What the exercise asks: Which lines hold the string "Generating"? Copy each of them from the material below.

Records shown:
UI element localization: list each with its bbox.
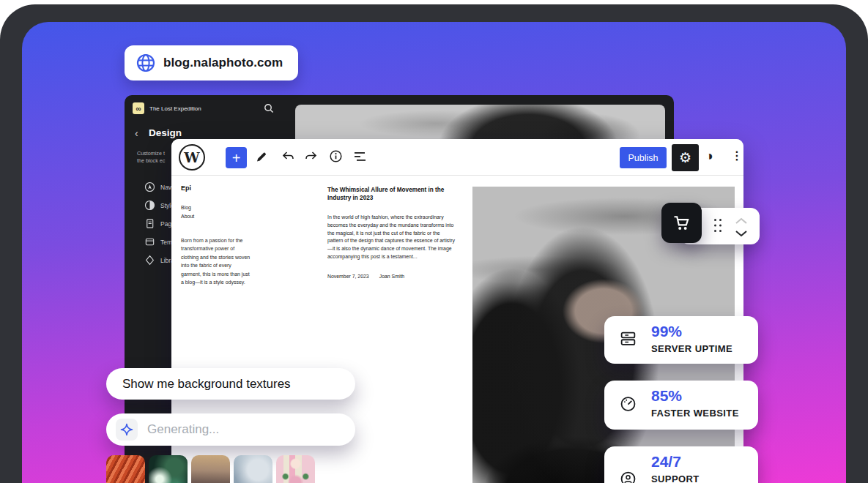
- chevron-left-icon[interactable]: ‹: [135, 127, 138, 139]
- edit-pencil-icon[interactable]: [254, 149, 269, 167]
- stat-card-uptime: 99% SERVER UPTIME: [604, 316, 758, 364]
- address-url: blog.nalaphoto.com: [163, 56, 283, 70]
- post-date: November 7, 2023: [327, 274, 369, 279]
- add-block-button[interactable]: +: [226, 147, 247, 168]
- texture-thumbnail-pink[interactable]: [276, 455, 315, 483]
- texture-thumbnail-green[interactable]: [149, 455, 188, 483]
- site-intro-paragraph: Born from a passion for the transformati…: [181, 236, 252, 286]
- styles-contrast-icon[interactable]: ◑: [705, 149, 713, 162]
- speedometer-icon: [619, 394, 637, 416]
- preview-photo-top: [295, 105, 665, 139]
- cart-icon: [672, 214, 692, 233]
- panel-description-line1: Customize t: [137, 150, 165, 157]
- templates-icon: [144, 236, 155, 247]
- design-panel-title: Design: [149, 127, 182, 138]
- post-title: The Whimsical Allure of Movement in the …: [327, 186, 452, 202]
- chat-status-text: Generating...: [147, 422, 219, 437]
- chevron-up-icon[interactable]: [735, 214, 748, 228]
- editor-toolbar: W + Publish ⚙ ◑ ⋮: [171, 139, 743, 176]
- site-logo-icon[interactable]: ∞: [133, 102, 144, 114]
- address-bar[interactable]: blog.nalaphoto.com: [125, 45, 298, 80]
- library-icon: [144, 255, 155, 266]
- chat-prompt-bubble: Show me background textures: [106, 368, 355, 400]
- stat-card-speed: 85% FASTER WEBSITE: [604, 381, 758, 430]
- panel-description-line2: the block ec: [137, 157, 165, 164]
- chevron-down-icon[interactable]: [735, 227, 748, 240]
- settings-gear-icon[interactable]: ⚙: [672, 144, 699, 171]
- stat-value: 24/7: [651, 453, 681, 471]
- texture-thumbnail-orange[interactable]: [106, 455, 145, 483]
- info-icon[interactable]: [329, 149, 343, 166]
- nav-link-about[interactable]: About: [181, 214, 194, 219]
- options-kebab-icon[interactable]: ⋮: [731, 150, 743, 162]
- sparkle-icon: [116, 419, 138, 441]
- post-author: Joan Smith: [379, 274, 404, 279]
- list-view-icon[interactable]: [353, 151, 368, 165]
- navigation-icon: [144, 181, 155, 192]
- publish-button[interactable]: Publish: [620, 147, 667, 168]
- support-agent-icon: [619, 470, 637, 483]
- stat-value: 85%: [651, 387, 682, 405]
- server-icon: [619, 329, 637, 351]
- post-excerpt: In the world of high fashion, where the …: [327, 214, 456, 261]
- texture-thumbnail-blue[interactable]: [234, 455, 272, 483]
- chat-prompt-text: Show me background textures: [122, 377, 291, 392]
- stat-label: SERVER UPTIME: [651, 343, 732, 354]
- drag-handle-icon[interactable]: [713, 217, 723, 236]
- stat-value: 99%: [651, 323, 682, 340]
- site-name-heading: Epi: [181, 184, 191, 192]
- chat-status-bubble: Generating...: [106, 413, 355, 446]
- texture-thumbnail-brown[interactable]: [191, 455, 230, 483]
- cart-block-button[interactable]: [661, 203, 702, 243]
- site-title: The Lost Expedition: [149, 105, 201, 112]
- stat-label: SUPPORT: [651, 473, 700, 483]
- wordpress-logo-icon[interactable]: W: [179, 144, 205, 171]
- styles-icon: [144, 200, 155, 211]
- stat-card-support: 24/7 SUPPORT: [604, 446, 758, 483]
- search-icon[interactable]: [264, 103, 274, 116]
- nav-link-blog[interactable]: Blog: [181, 205, 191, 210]
- undo-icon[interactable]: [280, 151, 295, 166]
- globe-icon: [136, 53, 155, 72]
- pages-icon: [144, 218, 155, 229]
- post-meta: November 7, 2023Joan Smith: [327, 274, 404, 279]
- stat-label: FASTER WEBSITE: [651, 408, 739, 419]
- redo-icon[interactable]: [304, 151, 319, 166]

Solution to the exercise:
- chat-status-text: Generating...: [147, 422, 219, 437]
- chat-status-bubble: Generating...: [106, 413, 355, 446]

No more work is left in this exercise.